**The task:**
Below are the entries; give again exactly the lines from the one mentioning "Acdapha Apotheek Volendam" through the one mentioning "Inschrijven", inclusive.

[Collected data]
===
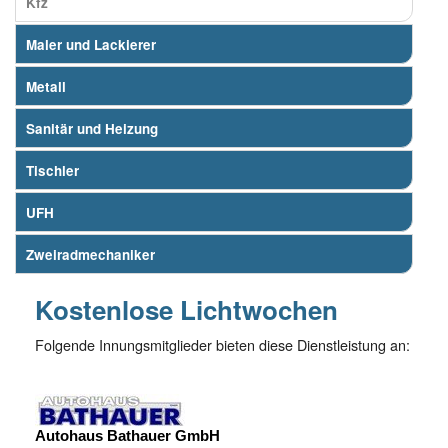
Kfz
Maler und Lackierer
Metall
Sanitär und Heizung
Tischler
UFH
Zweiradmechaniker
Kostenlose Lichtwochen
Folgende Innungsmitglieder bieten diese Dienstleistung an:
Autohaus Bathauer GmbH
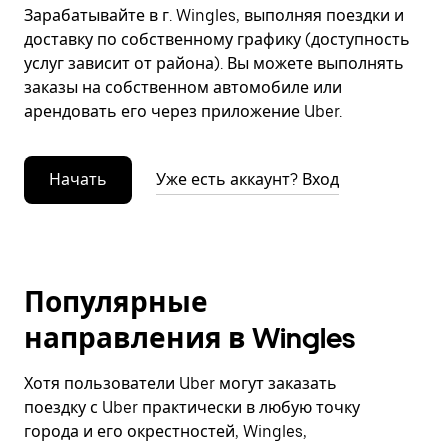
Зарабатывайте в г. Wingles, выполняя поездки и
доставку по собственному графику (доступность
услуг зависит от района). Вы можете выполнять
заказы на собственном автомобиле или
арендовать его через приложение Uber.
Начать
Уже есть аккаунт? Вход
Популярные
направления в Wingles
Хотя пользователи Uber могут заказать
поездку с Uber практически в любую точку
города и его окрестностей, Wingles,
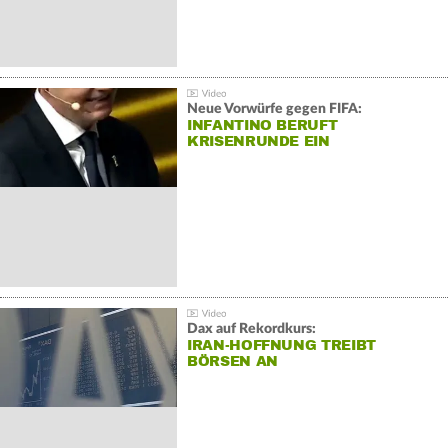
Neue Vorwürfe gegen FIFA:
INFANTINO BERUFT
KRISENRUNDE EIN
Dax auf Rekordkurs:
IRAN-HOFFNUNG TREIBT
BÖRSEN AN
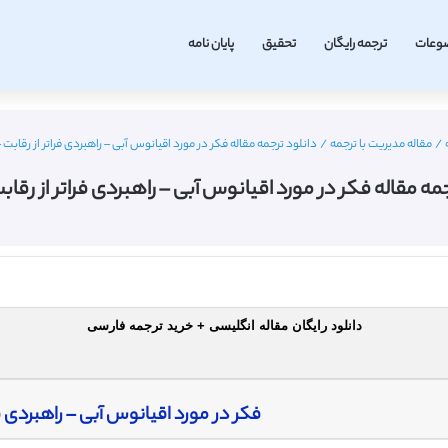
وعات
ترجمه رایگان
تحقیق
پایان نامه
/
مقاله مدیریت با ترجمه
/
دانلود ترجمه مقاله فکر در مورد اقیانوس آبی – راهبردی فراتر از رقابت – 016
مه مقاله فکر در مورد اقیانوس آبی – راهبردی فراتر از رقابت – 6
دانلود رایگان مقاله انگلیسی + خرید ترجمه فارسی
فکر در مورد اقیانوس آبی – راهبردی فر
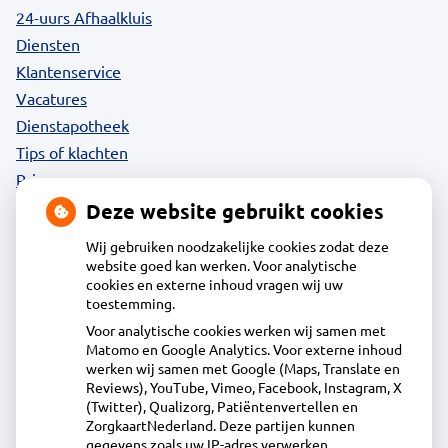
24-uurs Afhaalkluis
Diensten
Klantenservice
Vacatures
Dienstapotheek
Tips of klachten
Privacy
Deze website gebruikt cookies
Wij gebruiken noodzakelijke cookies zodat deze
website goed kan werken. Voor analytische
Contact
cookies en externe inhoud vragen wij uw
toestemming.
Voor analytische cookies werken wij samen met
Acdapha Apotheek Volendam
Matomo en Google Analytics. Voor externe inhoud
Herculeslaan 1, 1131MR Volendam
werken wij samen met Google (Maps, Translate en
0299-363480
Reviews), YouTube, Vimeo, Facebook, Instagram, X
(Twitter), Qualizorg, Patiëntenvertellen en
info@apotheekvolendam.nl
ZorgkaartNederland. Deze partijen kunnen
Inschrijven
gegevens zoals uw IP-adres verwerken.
===
**Answer below:**
Acdapha Apotheek Volendam
Matomo en Google Analytics. Voor externe inhoud
Herculeslaan 1, 1131MR Volendam
werken wij samen met Google (Maps, Translate en
0299-363480
Reviews), YouTube, Vimeo, Facebook, Instagram, X
(Twitter), Qualizorg, Patiëntenvertellen en
info@apotheekvolendam.nl
ZorgkaartNederland. Deze partijen kunnen
Inschrijven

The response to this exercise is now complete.